When Girl Scouts participated in a martial arts class recently, they weren't just learning lifesaving skills for their own protection.
Members of senior Girl Scout Troop 20309 organized a self-defense class at Augusta Martial Arts for teen girls and their mothers as a community service project for part of their Girl Scout Gold Award, the highest award earned by the organization. The girls hope to instruct their own martial arts class.
"They're going to take what they've learned and teach it to others," said the troop leader, Dr. Amy Ekechukwu, who is a black belt. "They wanted to do something for girls their own age."
In addition to the community service projects, the girls must earn badges and perform other leadership activities before receiving the Gold Award, a multiple-year project. The troop is made up of six ninth-grade students from county high schools.
"This is the first community service project that has to do with this Gold Award," she said.
Four of the troop's six members attended the class and seemed eager to teach others what they learned.
"It doesn't matter how big or small you are, you still can get away from someone," said troop member Emma Hoelscher, a ninth-grader at Greenbrier High. About 20 other participants, including two Girl Scout troops and some mothers, attended the course.
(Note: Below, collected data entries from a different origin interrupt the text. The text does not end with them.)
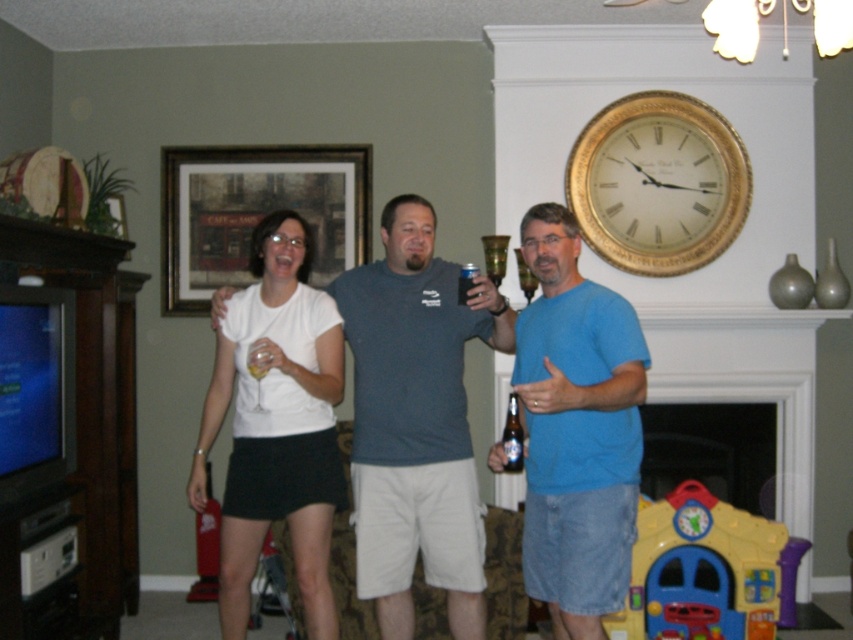 Question: Does blue denim shorts at center have a lesser width compared to plastic yellow playhouse at lower right?

Choices:
 (A) no
 (B) yes

Answer: (B)

Question: Can you confirm if white matte picture frame at upper center is thinner than clear glass bottle at center?

Choices:
 (A) yes
 (B) no

Answer: (B)

Question: From the image, what is the correct spatial relationship of white matte picture frame at upper center in relation to metallic can at center?

Choices:
 (A) below
 (B) above

Answer: (B)

Question: Estimate the real-world distances between objects in this image. Which object is closer to the white matte picture frame at upper center?

Choices:
 (A) gold/gilded clock at upper center
 (B) metallic can at center
 (C) matte gray t-shirt at center
 (D) plastic yellow playhouse at lower right

Answer: (A)

Question: Which of the following is the farthest from the observer?

Choices:
 (A) white matte picture frame at upper center
 (B) clear glass bottle at center

Answer: (A)

Question: Which of these objects is positioned closest to the clear glass bottle at center?

Choices:
 (A) blue denim shorts at center
 (B) gold/gilded clock at upper center
 (C) matte gray t-shirt at center

Answer: (A)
Dr. Veena Pannu, the leader of Troop 20711, said four girls from her troop were at the class. She said it is important for the girls to learn the material because she believes kidnapping is most prevalent among preteen girls.
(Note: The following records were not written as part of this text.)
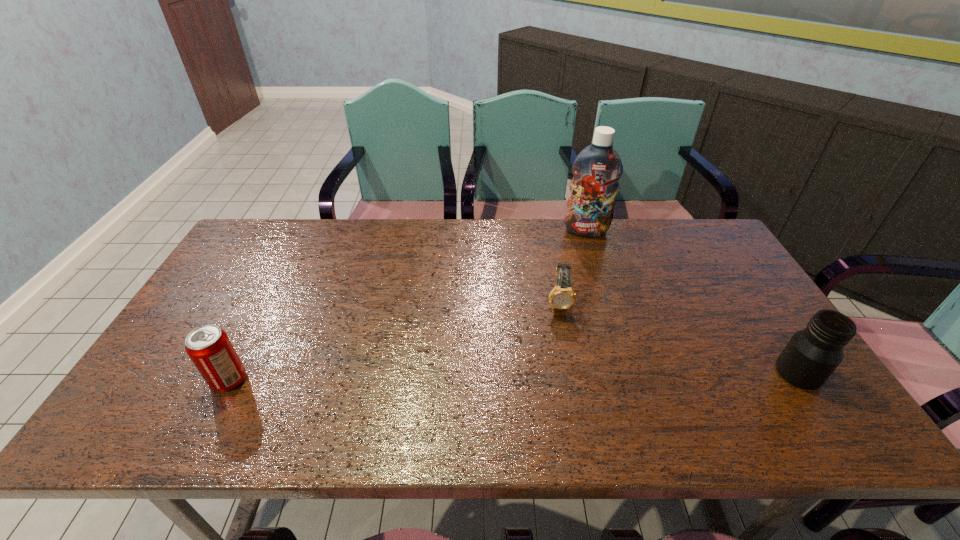 Where is `unoccupied area between the second object from left to right and the soda can`? The width and height of the screenshot is (960, 540). unoccupied area between the second object from left to right and the soda can is located at coordinates (394, 341).

At what (x,y) coordinates should I click in order to perform the action: click on vacant region between the soda can and the watch. Please return your answer as a coordinate pair (x, y). The height and width of the screenshot is (540, 960). Looking at the image, I should click on [x=394, y=341].

Where is `free space between the third object from left to right and the watch`? The height and width of the screenshot is (540, 960). free space between the third object from left to right and the watch is located at coordinates (572, 266).

Locate an element on the screen. vacant space that is in between the watch and the shampoo is located at coordinates (572, 266).

Where is `blank region between the jar and the soda can`? The image size is (960, 540). blank region between the jar and the soda can is located at coordinates (514, 376).

At what (x,y) coordinates should I click in order to perform the action: click on vacant space that is in between the soda can and the third object from left to right. Please return your answer as a coordinate pair (x, y). Looking at the image, I should click on (407, 306).

I want to click on vacant space that's between the second farthest object and the soda can, so click(394, 341).

The height and width of the screenshot is (540, 960). I want to click on object that stands as the second closest to the farthest object, so click(x=812, y=354).

This screenshot has width=960, height=540. Find the location of `object that ranks as the second closest to the third nearest object`. object that ranks as the second closest to the third nearest object is located at coordinates (812, 354).

Locate an element on the screen. This screenshot has height=540, width=960. free space in the image that satisfies the following two spatial constraints: 1. on the front side of the farthest object; 2. on the right side of the rightmost object is located at coordinates (631, 373).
"It's survival," she said. "You don't trust everybody in the world."
Her 10-year-old daughter, Rubani, participated in the course with her.
Rob Blandenburg, the owner and chief instructor of the martial arts studio on South Old Belair Road, taught the girls self-defense, awareness tips and techniques.
"It's about them getting away and getting help, not necessarily fighting back or agitating the attacker," he said.
During the class, the girls learned how to escape a number of grabs and were taught how to spot and avoid any type of confrontation.
"I want them to be aware of themselves and to trust what they've learned and to be assured that they can actually survive some type of confrontation," he said.
Ekechukwu wants the girls to understand how to avoid dangerous situations.
"When they have that kind of confidence and self-assurance, they're much less likely to be intimidated, or have somebody take advantage of them, or do something that they shouldn't be doing," she said.